I’VE ALWAYS pooh-poohed binge watching. I’ve never understood how people can digest several hours of TV dramas, sitcoms or documentaries at one sitting.
How do they do it without dying of boredom? What’s that saying about having too much of a good thing?
‘These people should get a life,’ I’ve been known to say.
But, this week, I realised that I’ve been living a lie.
“You’re a real binge watcher, then,” my neighbour said, as we chewed the cud on the topic of the week: Wimbledon.
When formulating my opinions on binge watching I hadn’t factored in tennis at all.
My neighbour was telling me how, when she was young, her mum “abandoned” her and her brother for two weeks every year.
“She just left us to it. She didn’t cook our meals or clean the house. She would tell us: ‘don’t bother me, I’m watching the tennis’. She would pull up her armchair and sit in front of the TV for the whole Wimbledon fortnight.’”

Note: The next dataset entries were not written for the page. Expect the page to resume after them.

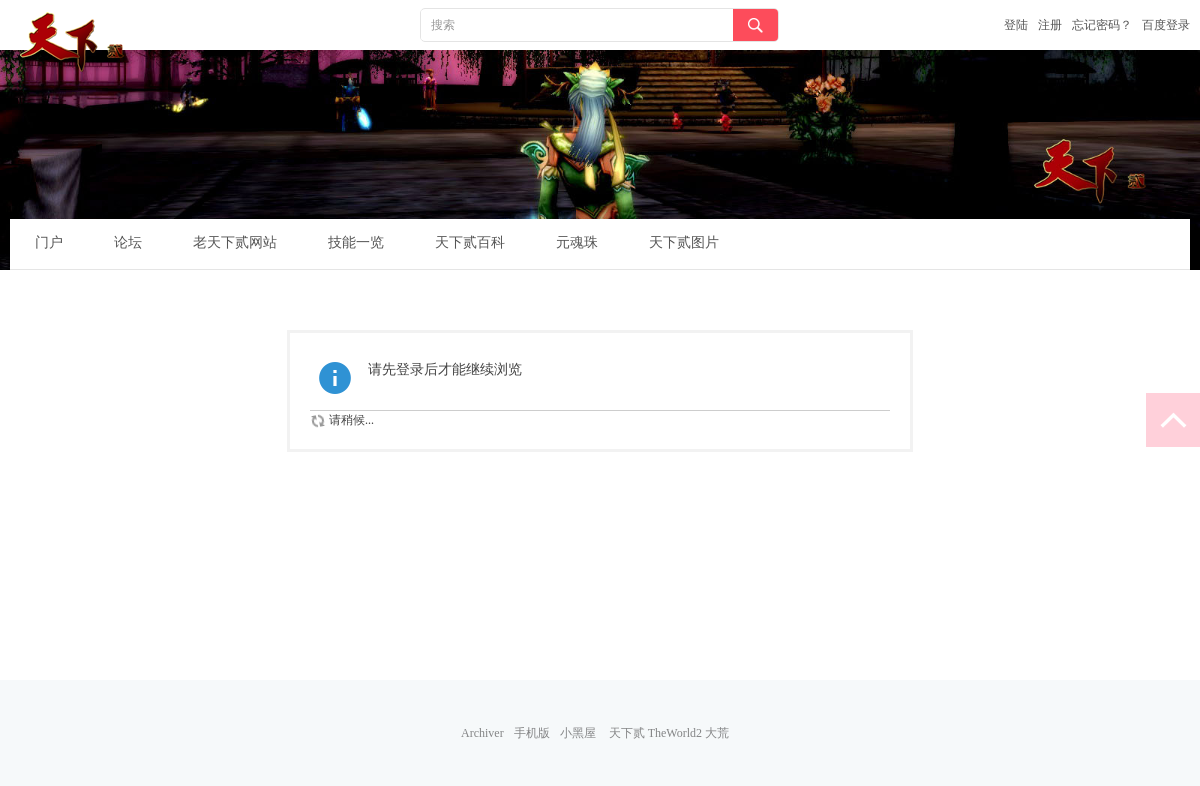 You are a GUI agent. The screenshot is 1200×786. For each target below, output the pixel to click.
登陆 (1016, 25)
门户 (49, 242)
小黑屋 (578, 733)
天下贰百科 (470, 242)
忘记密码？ (1102, 25)
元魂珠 (577, 242)
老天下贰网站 (235, 242)
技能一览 (356, 242)
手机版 (532, 733)
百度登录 (1166, 25)
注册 (1050, 25)
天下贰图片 (684, 242)
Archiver (482, 733)
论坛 (128, 242)
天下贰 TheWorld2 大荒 (669, 733) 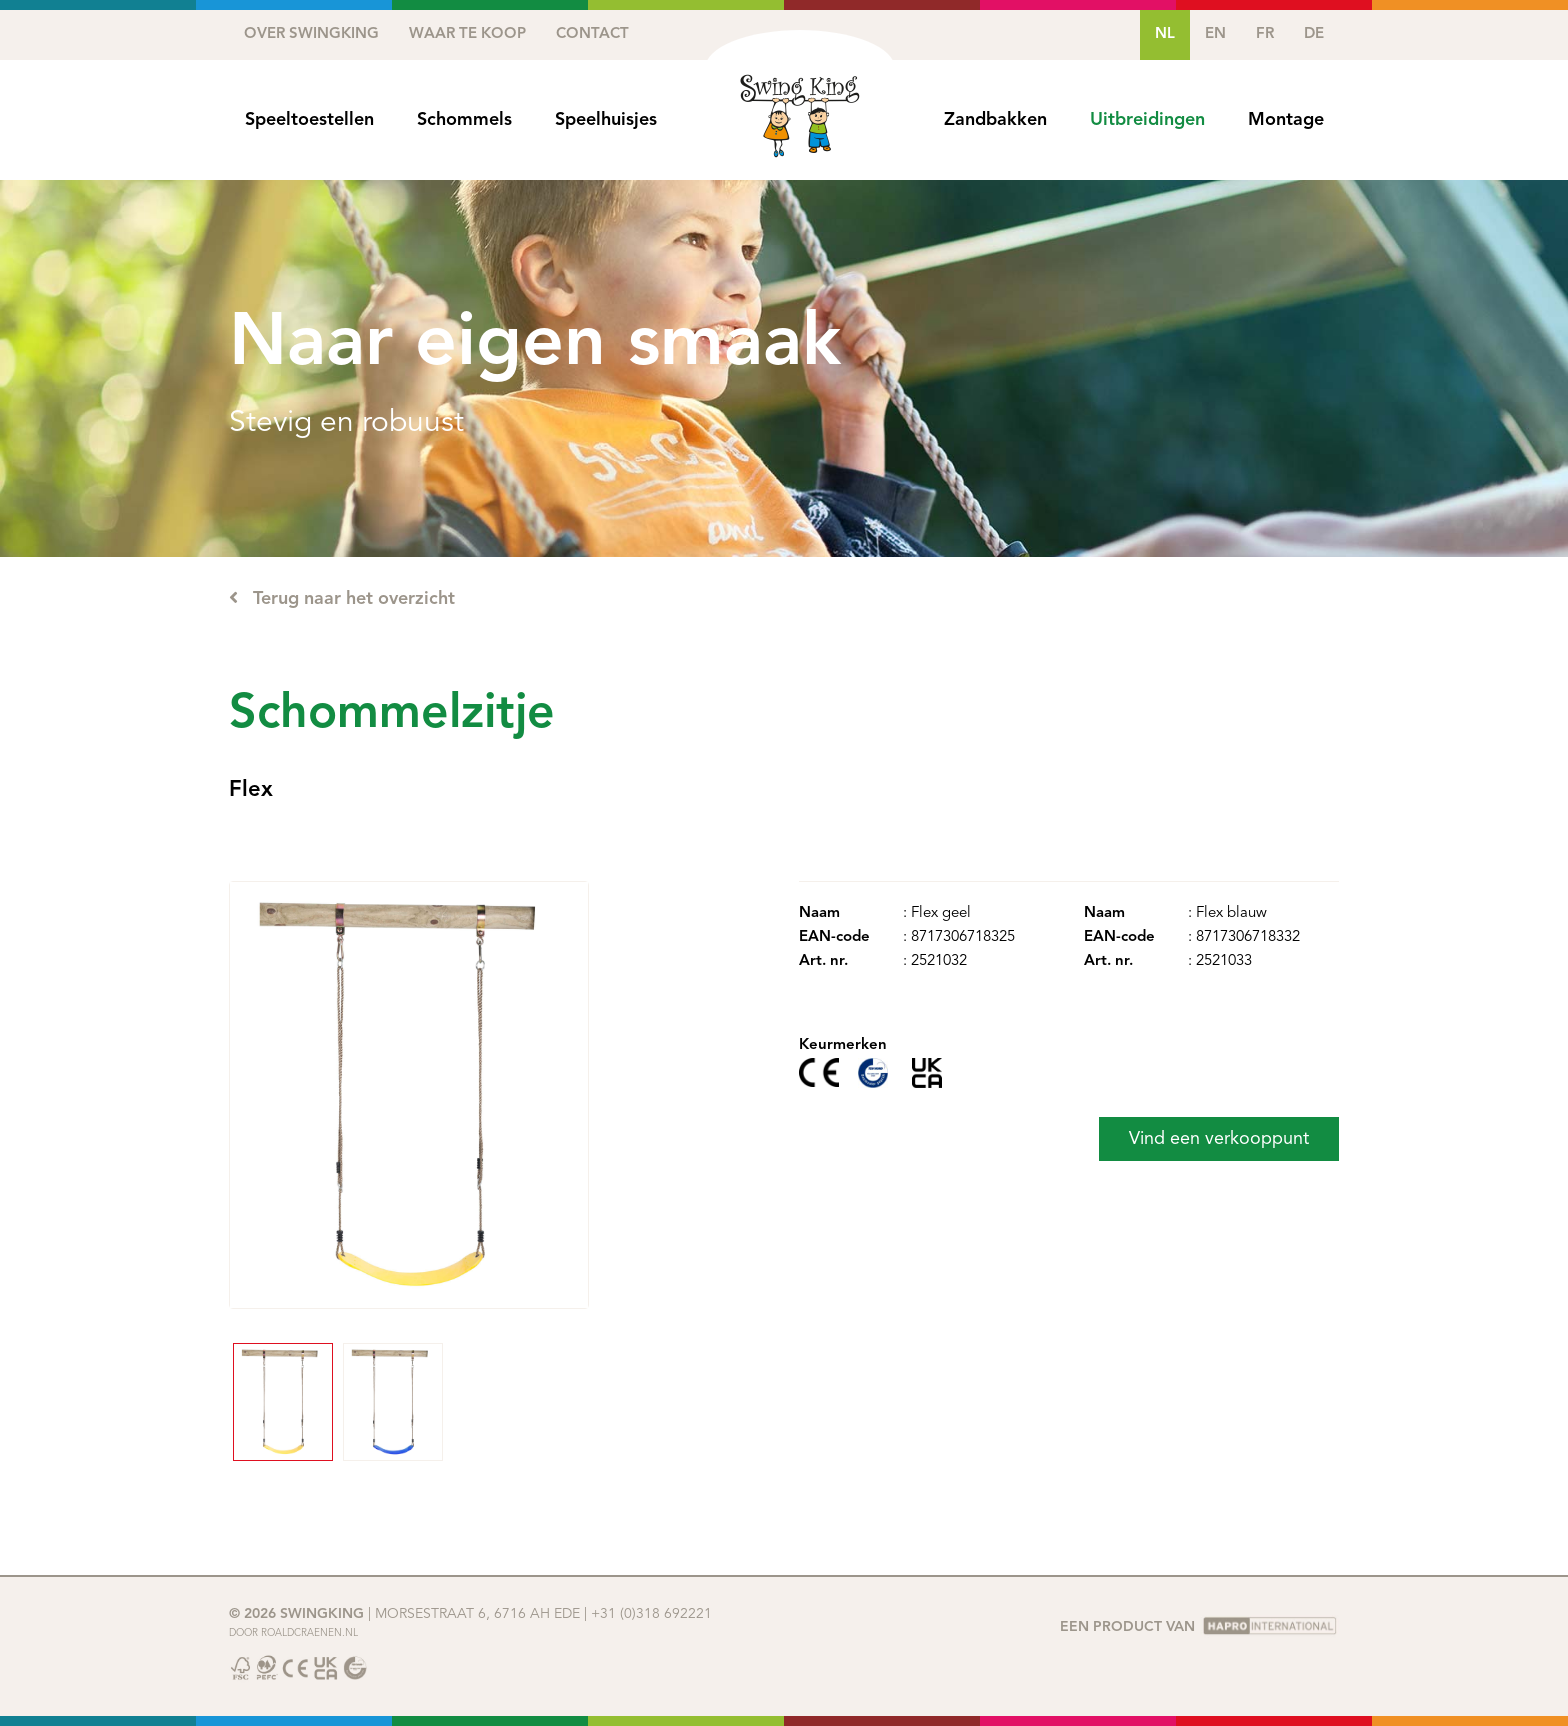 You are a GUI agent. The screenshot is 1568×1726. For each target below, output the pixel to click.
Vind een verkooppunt (1219, 1139)
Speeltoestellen (309, 120)
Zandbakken (995, 120)
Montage (1286, 120)
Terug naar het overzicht (342, 598)
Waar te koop (467, 34)
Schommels (464, 120)
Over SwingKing (311, 34)
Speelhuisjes (606, 120)
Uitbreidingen (1147, 120)
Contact (592, 34)
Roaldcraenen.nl (309, 1633)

That’s me. From the start of the tournament to the finish, I am fixated on that little rectangle in the corner of our living room. I have been known to watch tennis all day long, from morning to late in the evening. A clear case of binge watching.
I have been an avid watcher of Wimbledon since childhood. Often, I spend all day watching matches and then, late in the evening, I’d watch them all over again on Today at Wimbledon.
Not only have I been binge watching Wimbledon all week, I’ve been tuning in to tennis almost every day for the past month.
Throughout June I’ve watched many of the world’s top tennis players battle it out in England’s other top tournaments leading up to Wimbledon: Nottingham Open, Queen’s Club Championship, Birmingham Classic, Eastbourne International.
I watched Brits Katie Boulter, Emma Raducanu and Harriet Dart fight it out with their opponents. I was in front of the telly when British number one Boulter triumphed in Nottingham, retired through illness in Birmingham and got beaten in Eastbourne.
I witnessed Harriet Dart, the British number two, furiously bet an umpire £50,000 that a ball called in at the Nottingham Open was out - for the record I agreed with her, but not with the way she dealt with it; I watched players slip and slide on wet courts in rain-lashed Nottingham and attempt to serve in fierce coastal winds in Eastbourne.
I saw Britain’s Billy Harris - who I hadn’t heard of before and who carved out his career travelling to tournaments around Europe in a Transit van - reach the semi-final at Eastbourne. Sadly he was knocked out in the first round at Wimbledon. And Paul Jubb from Hull, who has a great future ahead of him.
So, in truth, far from being a non-binger, I’m a super-binger. And it’s all down to tennis.
Day after day, at this time of year, my home is filled with the thwack-thwack of small woolly balls being driven across nets, of line calls, of challenges, of aces, volleys, passing shots and drop shots, of cheers and chants from the crowd, of endless statistics over who won the most second serves and who made the most unforced errors.
Although I will be at home all day, for the next two weeks very little will get done. My house will not get tidied, the laundry basket will not be emptied, the cupboards will be bare.
My husband, who hates all sport, knows to keep his distance.
We’ve had wall-to-wall football, which attracts extreme bingeing, and pretty soon we’ll have nothing but athletics, live from the Paris Olympics, which will also have people glued to the telly.
But now it’s my time to hog the TV. It’s my favourite two weeks of the year. Time for a good old, serious binge.